After all, a description of sociology is almost identical to that of anthropology, except with social used as recurring adjective – “Sociology is the scientific study of human society that focuses on society, huma social behavior, patterns of social relationships, social interaction, and aspects of culture associated with everyday life”.
(9) PSYCHOLOGY
History is just psychology writ large, isn’t it?
The only question is whether it is Freudian or Jungian…
I mean, some of Freud’s books read not so much as individual psychology but collective or historical psychology, most notably Civilization and Its Discontents. Einstein even corresponded with Freud as to the psychological explanation for war. Jung’s concepts are arguably even more so for collective rather than individual psychology – he even coined the collective unconscious as one of his central concepts.
You can take that further by proposing the “psychology” of nations and states, as some historians seem to lapse into doing, or even of entire cultures and civilizations as Oswald Spengler did.
And then there’s historical movements and periods as psychological states. I’ve always had a fascination for mass hysteria in history – and they don’t call it the Great Depression for nothing!
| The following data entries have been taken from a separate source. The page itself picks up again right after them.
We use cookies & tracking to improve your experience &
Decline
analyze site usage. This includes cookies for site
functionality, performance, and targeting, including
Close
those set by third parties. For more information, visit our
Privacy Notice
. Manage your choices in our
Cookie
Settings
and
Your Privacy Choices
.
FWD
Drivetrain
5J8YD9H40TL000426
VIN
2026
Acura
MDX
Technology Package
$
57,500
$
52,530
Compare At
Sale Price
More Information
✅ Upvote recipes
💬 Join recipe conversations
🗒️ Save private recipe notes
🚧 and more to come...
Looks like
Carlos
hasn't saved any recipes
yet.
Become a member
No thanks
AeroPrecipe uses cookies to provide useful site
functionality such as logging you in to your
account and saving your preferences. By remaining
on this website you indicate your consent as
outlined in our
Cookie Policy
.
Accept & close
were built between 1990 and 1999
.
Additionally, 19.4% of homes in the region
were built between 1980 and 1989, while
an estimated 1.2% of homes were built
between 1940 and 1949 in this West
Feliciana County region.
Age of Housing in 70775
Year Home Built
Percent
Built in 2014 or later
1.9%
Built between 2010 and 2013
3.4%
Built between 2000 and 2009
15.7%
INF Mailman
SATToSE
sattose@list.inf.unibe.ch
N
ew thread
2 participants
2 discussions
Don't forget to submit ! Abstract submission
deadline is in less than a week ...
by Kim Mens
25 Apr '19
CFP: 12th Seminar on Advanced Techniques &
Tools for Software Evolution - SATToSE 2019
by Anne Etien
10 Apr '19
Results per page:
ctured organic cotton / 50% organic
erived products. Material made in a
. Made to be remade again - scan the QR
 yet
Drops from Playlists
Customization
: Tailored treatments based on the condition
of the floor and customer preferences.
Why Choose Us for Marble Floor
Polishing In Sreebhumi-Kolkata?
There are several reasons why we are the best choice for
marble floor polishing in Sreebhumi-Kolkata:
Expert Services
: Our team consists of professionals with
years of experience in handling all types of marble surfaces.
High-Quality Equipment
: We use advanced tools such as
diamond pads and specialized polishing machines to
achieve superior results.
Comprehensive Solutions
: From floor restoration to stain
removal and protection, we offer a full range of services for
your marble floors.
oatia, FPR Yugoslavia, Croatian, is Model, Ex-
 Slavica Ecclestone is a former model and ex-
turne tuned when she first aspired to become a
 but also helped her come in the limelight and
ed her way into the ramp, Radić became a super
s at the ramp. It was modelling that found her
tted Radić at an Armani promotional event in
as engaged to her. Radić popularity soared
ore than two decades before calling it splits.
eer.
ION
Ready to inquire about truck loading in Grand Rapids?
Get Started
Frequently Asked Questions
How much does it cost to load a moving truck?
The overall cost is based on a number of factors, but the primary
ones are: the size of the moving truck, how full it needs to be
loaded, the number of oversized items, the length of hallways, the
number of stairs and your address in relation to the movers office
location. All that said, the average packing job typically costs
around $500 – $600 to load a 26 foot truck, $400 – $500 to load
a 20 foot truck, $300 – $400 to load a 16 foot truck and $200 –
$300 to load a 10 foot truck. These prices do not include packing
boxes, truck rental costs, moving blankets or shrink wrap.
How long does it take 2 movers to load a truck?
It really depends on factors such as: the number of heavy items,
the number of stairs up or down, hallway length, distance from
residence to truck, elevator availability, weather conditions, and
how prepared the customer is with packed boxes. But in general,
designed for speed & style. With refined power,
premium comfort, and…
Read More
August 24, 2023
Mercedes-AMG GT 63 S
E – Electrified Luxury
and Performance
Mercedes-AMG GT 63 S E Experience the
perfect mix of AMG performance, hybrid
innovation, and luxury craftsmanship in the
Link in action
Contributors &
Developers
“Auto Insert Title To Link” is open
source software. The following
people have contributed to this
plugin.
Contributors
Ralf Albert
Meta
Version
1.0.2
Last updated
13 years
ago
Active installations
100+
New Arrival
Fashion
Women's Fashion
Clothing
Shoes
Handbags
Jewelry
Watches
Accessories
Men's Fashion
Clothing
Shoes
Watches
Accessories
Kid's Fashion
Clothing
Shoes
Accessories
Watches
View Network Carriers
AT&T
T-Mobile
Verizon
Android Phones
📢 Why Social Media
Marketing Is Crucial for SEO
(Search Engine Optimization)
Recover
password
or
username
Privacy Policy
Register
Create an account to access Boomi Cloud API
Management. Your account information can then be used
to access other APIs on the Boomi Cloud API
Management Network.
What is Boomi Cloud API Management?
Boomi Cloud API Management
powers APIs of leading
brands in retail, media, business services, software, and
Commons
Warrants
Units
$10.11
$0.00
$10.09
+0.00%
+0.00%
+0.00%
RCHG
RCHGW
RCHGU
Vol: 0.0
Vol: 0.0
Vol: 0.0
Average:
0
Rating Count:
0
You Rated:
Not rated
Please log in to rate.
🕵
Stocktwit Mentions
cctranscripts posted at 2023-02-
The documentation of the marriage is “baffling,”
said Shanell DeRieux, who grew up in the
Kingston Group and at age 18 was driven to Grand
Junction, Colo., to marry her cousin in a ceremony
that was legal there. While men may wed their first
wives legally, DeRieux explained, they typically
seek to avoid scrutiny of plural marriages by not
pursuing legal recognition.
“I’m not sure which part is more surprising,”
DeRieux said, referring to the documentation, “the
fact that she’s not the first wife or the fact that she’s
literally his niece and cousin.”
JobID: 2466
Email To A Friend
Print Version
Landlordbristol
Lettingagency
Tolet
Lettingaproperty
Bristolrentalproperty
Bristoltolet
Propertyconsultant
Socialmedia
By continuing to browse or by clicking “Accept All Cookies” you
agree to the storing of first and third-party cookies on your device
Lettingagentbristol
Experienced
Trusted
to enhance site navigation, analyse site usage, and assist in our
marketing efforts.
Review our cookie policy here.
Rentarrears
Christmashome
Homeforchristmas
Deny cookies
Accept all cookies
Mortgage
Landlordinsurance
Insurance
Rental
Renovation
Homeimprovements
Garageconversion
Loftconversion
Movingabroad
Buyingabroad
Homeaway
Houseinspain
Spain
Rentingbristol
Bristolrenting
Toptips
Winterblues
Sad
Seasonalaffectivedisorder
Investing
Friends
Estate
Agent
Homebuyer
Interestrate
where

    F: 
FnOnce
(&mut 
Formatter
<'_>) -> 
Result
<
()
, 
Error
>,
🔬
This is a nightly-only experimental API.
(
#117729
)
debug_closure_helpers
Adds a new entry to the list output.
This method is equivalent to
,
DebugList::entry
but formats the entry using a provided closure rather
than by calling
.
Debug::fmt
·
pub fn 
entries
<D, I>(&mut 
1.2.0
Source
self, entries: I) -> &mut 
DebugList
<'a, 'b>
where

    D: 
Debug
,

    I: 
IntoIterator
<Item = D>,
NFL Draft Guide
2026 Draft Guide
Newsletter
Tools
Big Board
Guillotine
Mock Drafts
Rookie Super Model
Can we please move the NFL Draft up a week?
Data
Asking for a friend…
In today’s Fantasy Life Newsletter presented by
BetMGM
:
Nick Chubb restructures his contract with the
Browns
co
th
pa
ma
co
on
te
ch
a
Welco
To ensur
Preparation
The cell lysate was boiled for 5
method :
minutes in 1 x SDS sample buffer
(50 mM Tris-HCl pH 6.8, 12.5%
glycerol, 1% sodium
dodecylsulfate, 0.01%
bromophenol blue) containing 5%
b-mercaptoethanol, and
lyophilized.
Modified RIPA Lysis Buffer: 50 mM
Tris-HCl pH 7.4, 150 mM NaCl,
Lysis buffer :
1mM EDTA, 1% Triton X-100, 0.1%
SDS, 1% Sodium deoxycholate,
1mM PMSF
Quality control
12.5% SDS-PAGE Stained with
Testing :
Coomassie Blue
It prompts to mind the (science) fictional psychohistory of Isaac Asimov’s Foundation series, capable of predicting future events down to their precise timing, through mathematics and statistical analysis applied to collective human psychology on a social scale.
Interesting, psychohistory is proposed as a real life field of study – “blending psychology and history to analyze unconscious motives in historical events”.
On the other hand, in the absence of any clinical or formal assessment, psychoanalysis of historical figures can only be estimations or projections, even for those figures with extensive biographical documentation.
(10) ECOLOGY
Arguably a permutation of geography as a subject of history (and vice versa) or placing things in space as well as time – history as a matter of placing things in nature or the natural world.
Alternatively styled as environmental history – “the study of human interaction with the natural world over time, emphasising the active role nature plays in influencing human affairs and vice versa”.
For me, the most interesting aspect of ecology as a subject in history is “the environment as an active agent in history, not just a passive stage, studying phenomena like natural disasters, climate change, and resource depletion”.
And the environment can be an active agent in history, indeed – for example, Kyle Harper’s The Fate of Rome proposes that Rome fell from climate and pandemic, adversaries entirely different and far more destructive than Rome’s human adversaries to which the fall is usually attributed.
“The subject matter of environmental history can be divided into three main components” – the first as nature itself and its change over time or impact on humans, the second as the human use of and impact on nature, and the third as how people think about nature over time, “the way attitudes, beliefs and values influence interaction with nature, especially in the form of myths, religion and science”.